INPUT DATA:

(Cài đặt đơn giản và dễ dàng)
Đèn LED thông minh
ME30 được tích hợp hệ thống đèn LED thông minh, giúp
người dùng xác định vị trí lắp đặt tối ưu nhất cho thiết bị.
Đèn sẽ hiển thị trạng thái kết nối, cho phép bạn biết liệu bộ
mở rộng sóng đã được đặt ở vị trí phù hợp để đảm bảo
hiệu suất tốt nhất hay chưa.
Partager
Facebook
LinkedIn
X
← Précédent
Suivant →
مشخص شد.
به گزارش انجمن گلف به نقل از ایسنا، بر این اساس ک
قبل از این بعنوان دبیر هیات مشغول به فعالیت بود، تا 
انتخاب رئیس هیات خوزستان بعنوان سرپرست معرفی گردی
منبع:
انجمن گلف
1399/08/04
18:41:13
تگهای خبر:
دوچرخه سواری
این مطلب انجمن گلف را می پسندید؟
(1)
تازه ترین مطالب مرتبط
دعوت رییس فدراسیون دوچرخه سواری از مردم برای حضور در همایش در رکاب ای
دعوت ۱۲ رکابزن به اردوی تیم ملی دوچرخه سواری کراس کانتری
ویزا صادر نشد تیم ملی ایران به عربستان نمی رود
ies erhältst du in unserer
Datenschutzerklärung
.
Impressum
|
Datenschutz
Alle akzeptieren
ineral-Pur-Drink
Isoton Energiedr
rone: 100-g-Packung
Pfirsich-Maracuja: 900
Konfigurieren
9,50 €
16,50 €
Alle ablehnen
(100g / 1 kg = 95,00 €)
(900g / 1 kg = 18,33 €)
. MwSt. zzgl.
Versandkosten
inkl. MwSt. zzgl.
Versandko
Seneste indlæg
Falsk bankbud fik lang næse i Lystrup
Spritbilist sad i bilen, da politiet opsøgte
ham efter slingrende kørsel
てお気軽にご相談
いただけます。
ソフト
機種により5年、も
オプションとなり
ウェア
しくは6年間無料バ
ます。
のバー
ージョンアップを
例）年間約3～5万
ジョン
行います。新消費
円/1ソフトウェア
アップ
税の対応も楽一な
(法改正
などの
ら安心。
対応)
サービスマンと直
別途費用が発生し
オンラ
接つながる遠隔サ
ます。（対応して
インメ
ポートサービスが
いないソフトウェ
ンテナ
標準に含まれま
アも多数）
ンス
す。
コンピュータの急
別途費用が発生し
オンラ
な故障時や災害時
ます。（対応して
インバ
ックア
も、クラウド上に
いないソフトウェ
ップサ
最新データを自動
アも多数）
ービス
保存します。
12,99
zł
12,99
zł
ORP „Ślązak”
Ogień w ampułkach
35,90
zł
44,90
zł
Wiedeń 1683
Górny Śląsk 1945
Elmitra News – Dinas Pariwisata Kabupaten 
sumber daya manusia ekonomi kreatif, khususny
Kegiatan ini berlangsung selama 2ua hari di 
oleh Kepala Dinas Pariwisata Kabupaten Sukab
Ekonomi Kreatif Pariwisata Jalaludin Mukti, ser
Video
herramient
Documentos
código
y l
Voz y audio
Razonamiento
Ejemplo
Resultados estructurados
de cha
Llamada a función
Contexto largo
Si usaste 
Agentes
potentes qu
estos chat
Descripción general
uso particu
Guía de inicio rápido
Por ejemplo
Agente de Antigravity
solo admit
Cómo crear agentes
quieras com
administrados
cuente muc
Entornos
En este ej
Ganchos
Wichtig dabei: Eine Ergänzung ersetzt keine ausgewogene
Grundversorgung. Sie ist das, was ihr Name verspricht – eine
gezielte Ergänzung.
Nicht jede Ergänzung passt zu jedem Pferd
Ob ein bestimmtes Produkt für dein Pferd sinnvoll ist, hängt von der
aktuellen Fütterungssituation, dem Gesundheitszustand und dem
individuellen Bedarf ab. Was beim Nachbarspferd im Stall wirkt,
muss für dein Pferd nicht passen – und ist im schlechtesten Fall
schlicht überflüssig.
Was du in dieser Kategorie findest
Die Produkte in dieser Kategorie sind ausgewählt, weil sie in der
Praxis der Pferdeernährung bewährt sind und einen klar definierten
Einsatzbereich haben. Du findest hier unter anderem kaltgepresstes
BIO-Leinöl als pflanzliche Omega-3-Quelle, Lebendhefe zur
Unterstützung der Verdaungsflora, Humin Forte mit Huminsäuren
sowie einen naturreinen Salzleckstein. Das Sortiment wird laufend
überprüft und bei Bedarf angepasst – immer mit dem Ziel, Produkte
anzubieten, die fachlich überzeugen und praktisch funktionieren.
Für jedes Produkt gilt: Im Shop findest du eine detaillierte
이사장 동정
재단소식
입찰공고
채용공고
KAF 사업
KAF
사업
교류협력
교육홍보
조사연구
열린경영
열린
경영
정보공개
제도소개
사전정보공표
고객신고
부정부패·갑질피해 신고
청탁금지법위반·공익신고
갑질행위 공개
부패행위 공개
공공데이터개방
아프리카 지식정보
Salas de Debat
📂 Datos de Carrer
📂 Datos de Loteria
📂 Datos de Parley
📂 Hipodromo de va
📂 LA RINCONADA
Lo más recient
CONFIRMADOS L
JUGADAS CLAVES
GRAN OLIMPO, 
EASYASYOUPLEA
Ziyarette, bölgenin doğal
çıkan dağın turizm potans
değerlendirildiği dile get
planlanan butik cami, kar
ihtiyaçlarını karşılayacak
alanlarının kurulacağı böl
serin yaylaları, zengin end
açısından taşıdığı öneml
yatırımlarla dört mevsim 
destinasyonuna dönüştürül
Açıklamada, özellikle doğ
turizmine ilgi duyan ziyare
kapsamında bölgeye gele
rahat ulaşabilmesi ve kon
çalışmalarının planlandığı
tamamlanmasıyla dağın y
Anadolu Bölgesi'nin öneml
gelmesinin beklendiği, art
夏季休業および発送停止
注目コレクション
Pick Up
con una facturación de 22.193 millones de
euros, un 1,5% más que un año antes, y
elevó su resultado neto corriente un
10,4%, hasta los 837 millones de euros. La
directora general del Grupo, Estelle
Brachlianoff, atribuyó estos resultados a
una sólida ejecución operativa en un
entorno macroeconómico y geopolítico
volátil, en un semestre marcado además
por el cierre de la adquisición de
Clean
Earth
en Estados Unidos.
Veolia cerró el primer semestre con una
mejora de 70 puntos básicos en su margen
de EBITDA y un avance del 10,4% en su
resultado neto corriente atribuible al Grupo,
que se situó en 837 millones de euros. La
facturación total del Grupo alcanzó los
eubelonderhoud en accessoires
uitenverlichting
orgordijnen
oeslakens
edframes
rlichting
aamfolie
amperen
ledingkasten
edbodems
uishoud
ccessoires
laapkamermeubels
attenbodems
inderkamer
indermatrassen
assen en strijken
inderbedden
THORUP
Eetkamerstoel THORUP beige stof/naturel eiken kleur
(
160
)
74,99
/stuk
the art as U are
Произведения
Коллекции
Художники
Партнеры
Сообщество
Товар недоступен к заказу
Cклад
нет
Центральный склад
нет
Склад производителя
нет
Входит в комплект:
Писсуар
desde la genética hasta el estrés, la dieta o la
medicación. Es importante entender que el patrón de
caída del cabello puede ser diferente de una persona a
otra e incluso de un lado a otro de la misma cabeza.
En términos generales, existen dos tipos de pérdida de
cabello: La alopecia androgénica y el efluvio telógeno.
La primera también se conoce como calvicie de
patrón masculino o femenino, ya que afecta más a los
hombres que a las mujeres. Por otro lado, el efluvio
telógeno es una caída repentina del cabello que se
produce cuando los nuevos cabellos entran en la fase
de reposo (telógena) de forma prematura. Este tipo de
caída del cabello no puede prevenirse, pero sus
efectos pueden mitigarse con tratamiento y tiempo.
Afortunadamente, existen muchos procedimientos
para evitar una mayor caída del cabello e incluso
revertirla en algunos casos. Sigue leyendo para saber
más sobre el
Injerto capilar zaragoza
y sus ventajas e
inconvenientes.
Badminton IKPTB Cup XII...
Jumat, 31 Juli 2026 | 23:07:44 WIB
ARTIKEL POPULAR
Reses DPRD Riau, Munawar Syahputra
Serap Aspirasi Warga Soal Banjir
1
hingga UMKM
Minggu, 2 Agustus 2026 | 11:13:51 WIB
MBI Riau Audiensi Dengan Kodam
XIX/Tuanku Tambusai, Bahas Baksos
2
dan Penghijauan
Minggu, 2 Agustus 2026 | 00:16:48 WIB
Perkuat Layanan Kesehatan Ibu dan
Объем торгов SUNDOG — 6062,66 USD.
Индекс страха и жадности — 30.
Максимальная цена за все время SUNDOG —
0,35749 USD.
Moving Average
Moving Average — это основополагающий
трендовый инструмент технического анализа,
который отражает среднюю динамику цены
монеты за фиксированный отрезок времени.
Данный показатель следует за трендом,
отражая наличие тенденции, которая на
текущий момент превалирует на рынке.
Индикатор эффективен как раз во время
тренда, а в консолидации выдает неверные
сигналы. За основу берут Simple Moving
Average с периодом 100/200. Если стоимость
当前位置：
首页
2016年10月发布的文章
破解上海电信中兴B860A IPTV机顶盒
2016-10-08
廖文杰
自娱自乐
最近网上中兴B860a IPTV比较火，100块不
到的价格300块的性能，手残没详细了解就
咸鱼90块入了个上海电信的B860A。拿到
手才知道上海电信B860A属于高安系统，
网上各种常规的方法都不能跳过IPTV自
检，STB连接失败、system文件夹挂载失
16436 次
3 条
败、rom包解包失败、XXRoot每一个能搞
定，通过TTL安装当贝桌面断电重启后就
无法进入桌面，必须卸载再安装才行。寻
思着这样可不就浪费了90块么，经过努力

TASK BRIEF: All that belongs in the answer is the run of lines above from the line containing "Wichtig dabei: Eine" through the line containing "Ob ein bestimmtes", exactly as written.

WRITTEN ANSWER:
Wichtig dabei: Eine Ergänzung ersetzt keine ausgewogene
Grundversorgung. Sie ist das, was ihr Name verspricht – eine
gezielte Ergänzung.
Nicht jede Ergänzung passt zu jedem Pferd
Ob ein bestimmtes Produkt für dein Pferd sinnvoll ist, hängt von der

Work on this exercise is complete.